Too old, too tired — and too much like what Weiss faced in the '80s with the Spurs. Then, the late Angelo Drossos gave Weiss his break, hiring him off the Dallas bench where he was an assistant.

There wasn't much to work with in San Antonio, and Weiss' first season was dismal. But along with it came the lottery jackpot, Robinson, as well as a decade of promise.

Weiss thought he was set. Drossos liked him, rewarding him with a new three-year contract during his second Spurs season, and Weiss paid back Drossos a few months later. The Spurs, albeit with only 31 wins, made the playoffs.
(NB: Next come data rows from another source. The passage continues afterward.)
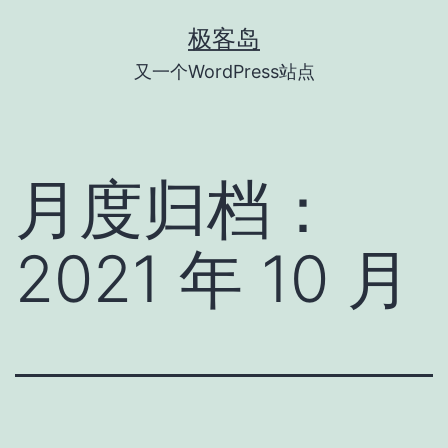
跳
极客岛
至
又一个WordPress站点
内
容
月度归档：
2021 年 10 月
If Robinson could cut his two-year commitment to the Navy in half — as many thought possible — wouldn't Weiss have a chance to prove himself the next season?

Then came the bolt that changed the franchise, when Red McCombs stepped in with $47 million and about as many ideas. McCombs' first move was to fire Weiss, and his second was to go after Larry Brown.

Why not stick with Weiss?

"I had no ill feelings toward him," McCombs said last week. "But he was tied to failure. I couldn't sell that."

It was smart, bold — and expensive. To obtain the credibility that Brown would bring, McCombs offered a $700,000 annual salary, a record then for an NBA coach.

Several league owners met with McCombs to complain. Among them was the same Jerry Buss who now pays Phil Jackson about $10 million.

McCombs anted up because it made business sense. He low-balled his last Vikings coach, Mike Tice, for the same reason.

But then came a twist. Robinson didn't get out of his Naval commitment as hoped, and Brown was left coaching Weiss' leftovers. The expensive and credible Brown then won 10 fewer games than Weiss had the year before.

Weiss' reaction then: "It's Red's team now, and he has to have somebody he's comfortable with. I can certainly see his viewpoint. My feelings are more of disappointment that I couldn't see this through."

Professional. Egoless. Diplomatic. Weiss understood the nature of the business that Sloan talked about — that coaches are well paid yet also vulnerable. He understood he wasn't the first coach to lose his job because of someone's subjective analysis, and he understood that protesting wouldn't help his standing within the league.

That attitude likely helped Weiss get other chances in Atlanta and with the Clippers. He failed in those places, as he did in Seattle, believing reason and intelligence can win out. Maybe an NBA coach needs more of an edge, and maybe Weiss always has been a better fit as an assistant.

But what if McCombs had given him a chance? What if Weiss had coached Robinson, and what if Weiss had started his career as a winner?

"I informed Bob Weiss that he would no longer be in the role as head coach," McCombs said in 1988. "And he was a gentleman."

Goodness.

Mark in Austin
02-21-2006, 08:47 AM
brilliant. :lol

Peter
02-21-2006, 12:08 PM
Awesome. He manages to slam youknowwho without even mentioning his last name.

Notorious H.O.P.
02-21-2006, 12:17 PM
Awesome. He manages to slam youknowwho without even mentioning his last name.

The Bob who shall not be named.

Mr. Burns
02-21-2006, 12:24 PM
Excellent.

exstatic
02-21-2006, 07:22 PM
Loved this counterpoint to all of the Hill drama.